/ 15 October 2007

Expect more babies in boxes at Bara

A struggling behemoth hamstrung by bureaucracy and underfunding is how doctors at Chris Hani Baragwanath describe the country’s largest healthcare facility.

Last week photographs of babies in a cardboard box at Bara prompted the national and Gauteng departments of health to announce the appointment of a surgical strike management team to look at ways of improving the running of the hospital. This is the second time in a few years that a management team has been sent in — a situation one professor compared to giving painkillers to a patient for a headache while ignoring the fact he has meningitis.

Healthcare experts inside and outside Bara say many problems are the result of the Gauteng department of health’s failure to provide sufficient management and financial support, and to ensure other healthcare facilities support the hospital.

Bara has a budget of R1,1-billion, yet management has relatively little authority over staff or budgets. ‘The CEO can’t take money from the telephone budget to add to the equipment budget, he has to manage within the line items,” says a doctor. Top management at Bara, which has a catchment population of about 3,5-million people, earn roughly the same as chartered accountants with two years’ experience, according to one estimate.

As an academic hospital Bara is supposed to be the facility of last resort, with secondary and primary healthcare facilities accommodating less complicated cases. Yet doctors say that upgrades promised for community facilities have not materialised.

‘When clinics aren’t open 24/7, when they run out of basic medicines, when the clinic doesn’t even have paracetamol, then patients bypass them and come to Bara,” says a doctor.

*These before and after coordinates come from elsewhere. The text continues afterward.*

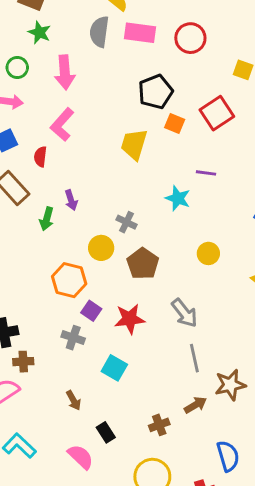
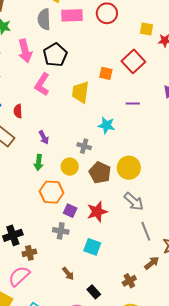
black pentagon: (156, 92) -> (55, 55), moved
pink L-shape: (62, 125) -> (42, 84), moved
cyan star: (178, 198) -> (106, 125), moved
green arrow: (47, 219) -> (39, 163), moved
yellow circle: (208, 253) -> (129, 168), moved, size x1.5

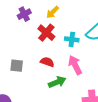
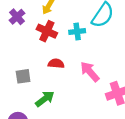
pink arrow: (75, 65) -> (90, 72), moved
green arrow: (57, 82) -> (45, 99), moved

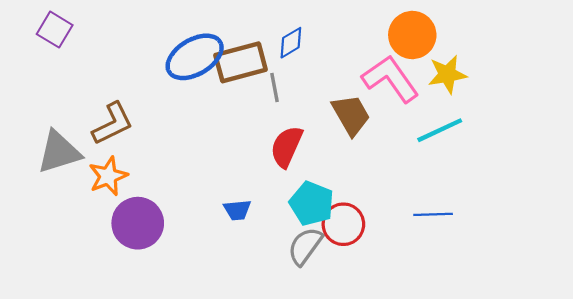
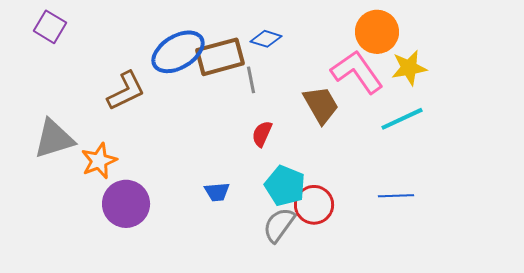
blue diamond: (291, 43) -> (266, 39), turned 48
brown L-shape: (113, 124) -> (126, 91), moved
red semicircle: (286, 147) -> (262, 134), size x0.7

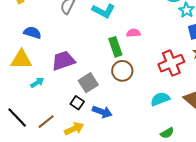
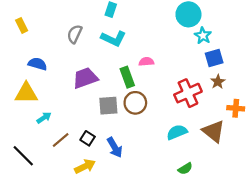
purple trapezoid: (63, 61) -> (85, 78), moved
gray square: (88, 83) -> (108, 106), moved, turned 30
blue arrow: (102, 112) -> (115, 147), turned 42
brown line: (46, 122) -> (61, 140), moved

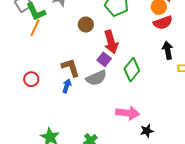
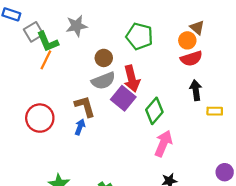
purple square: (104, 59) -> (123, 98), size x1.5
gray semicircle: (96, 78) -> (103, 81), moved
red circle: (31, 79) -> (40, 118), size x1.6
pink arrow: (128, 113) -> (163, 144), moved, turned -75

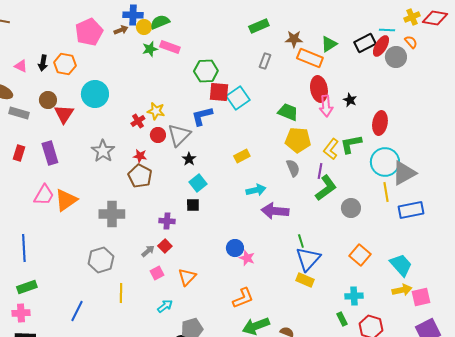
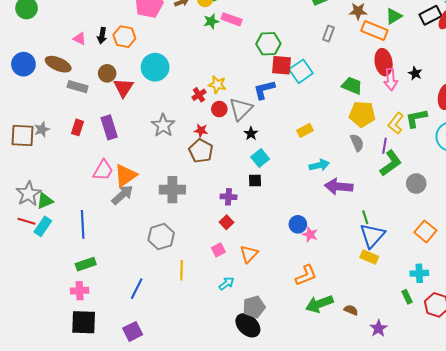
gray arrow: (148, 251) -> (122, 195), moved, size x1.6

Professor Rudo Mathivha, director of the intensive care unit (ICU) and chairperson of the medical advisory committee at Bara, says other academic hospitals, including the Johannesburg Hospital, have devolved lower level services to other institutions. ‘We haven’t done that, the community has nowhere else to go.”

Describing herself as one of ‘Bara’s boeties” — staff who love the institution and stay — Mathivha says: ‘I’m highly trained, but I feel the system is trying to force me to practise substandard medicine.”

There are 26 beds in the ICU, less than 1% of inpatient beds compared with a minimum of 8% required. ICU treats between 3 000 and 3 500 people out of the 4 500 who are referred annually. ‘We have people on life­support machines in general wards. But we don’t have enough nurses,” says Mathivha.

‘I am very angry. I have to fight for consumables to be used on patients, I can’t get equipment procured on time. I just got a message that ICU, anaesthesia and radiology are allocated R500 000 for equipment. One respirator is R300 000. Anaesthesia machines are close to that.”

Mathivha says that for 18 months Bara had not heard anything from the province about equipment requests. Equipment at Bara is old — a 2001/02 audit found that almost half of the R350-million of equipment in the hospital had been condemned.

As well as functioning as a community hospital, Bara is also a teaching facility and requires physical and human resources to provide research and training as well as patient care. Overstretched senior doctors mean less tuition for trainees.

Professor Max Price, former dean of health sciences at Wits, says one solution would be to give Bara more autonomy, in a similar way to the South African Revenue Service (Sars). Giving management greater ability to make decisions on budgets and to be able to hire outside of government, set salary scales and hire and fire staff more easily might, he suggests, have the same reinvigorating effect on Bara as it did on Sars.

A pilot study along these lines is struggling into existence in the department of surgery at Bara, with the support of Cosatu’s research arm, Naledi. Head of surgery Professor Martin Smith says management has been given some autonomy over budgets and services. While there has been institutional resistance, support of the chief executive has seen the pilot study ring-fenced from the rest of the hospital and it appears to be benefiting staff and patients.

‘I’ve worked at Bara for too long, the systems inherently won’t work. We think we can identify some of the deficiencies and, given the opportunity to complete the pilot, we could create a system that will work not only at Bara but all hospitals,” says Smith.

The national department of health, the Gauteng department of health, and Bara CEO Arthur Manning did not responded to requests for comment from the Mail & Guardian by the time of going to press.